Pivoting off that, I'm wondering about the link between the two moments of gods bestowing power upon young women via semen, both unintentionally but in very different ways. Was that just a quick visual shorthand to set up the Julia twist at the end, or is there a deeper symbolic idea there that will be played out going forward?
Yep, there's more going on than just providing a shorthand for the moment Julia touches the knife. Ideas of power — where it comes from, how you get it, how tricky it is to wield and how it can transform — you run deep in the story. There's more to come.
The idea of using this originally came from the books, from details of how Reynard's assault affected Julia's magical ability. But it dovetails nicely with the deeply weird, often squicky relationship between the gods and humans. Even with Ember, there's a certain tone-deafness to his "gift" — it's emblematic of how the gods miss a lot of nuance when it comes to humans, largely because they don't give a shit.
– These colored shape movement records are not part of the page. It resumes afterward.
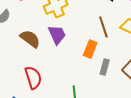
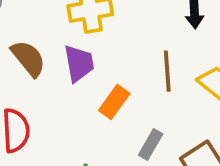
orange rectangle: (90, 49) -> (114, 102), moved

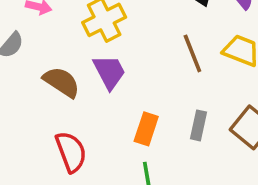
orange rectangle: (114, 102) -> (146, 129), moved

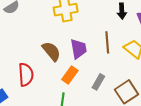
purple trapezoid: (109, 72) -> (78, 49), moved
brown semicircle: (62, 82) -> (51, 51), moved

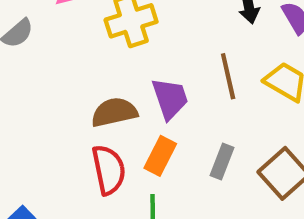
brown semicircle: (51, 51) -> (114, 112), turned -55
red semicircle: (26, 75) -> (109, 170), moved

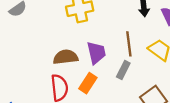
gray rectangle: (222, 161) -> (123, 70), moved

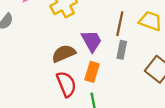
brown line: (129, 44) -> (120, 24), turned 35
That goes to an important idea that runs through our show: These beings have so much power, we need them so badly, and with few exceptions they really don't give much of a fuck about anything but themselves. This is not a sustainable dynamic once the lid is off. And the lid's coming off.
Looking ahead to season two: "There's a wealth of shitty stuff coming for them in a good way"
What themes and ideas are you looking at for season two?
We are looking at the questions of adult life. If season one was a lot of coming of age for our characters in terms of them stepping into adult life, they are in it in new ways in season two.
In Fillory and on Earth, they have to start to ask themselves questions about how much responsibility they really want or can assume in their lives. Some of the safety of childhood and early adulthood is now gone.
On our show, we hope always to use these stories to tell real stories about what it feels like to be the age of the characters, so there's a wealth of shitty stuff coming for them in a good way. Your early 20s are really, really hard in a lot of ways, and more so when you're a magician.
Major spoilers follow. Only read the following question if you have read the books the series is based on.
Changing the showdown with the Beast means Alice will be around in future seasons, presumably. Are you already thinking about how that affects things?
There's a lot about [the Beast's] story from the books that we still plan to do. Alice's death is a really meaningful part of the book, and we have been talking a lot in the writers' room about how to hit that journey, certainly, and especially for Quentin, as deeply as we possibly can. We also love Alice and love Olivia Taylor Dudley, so we're working it out now, actually.
The first season of The Magicians is available for digital download.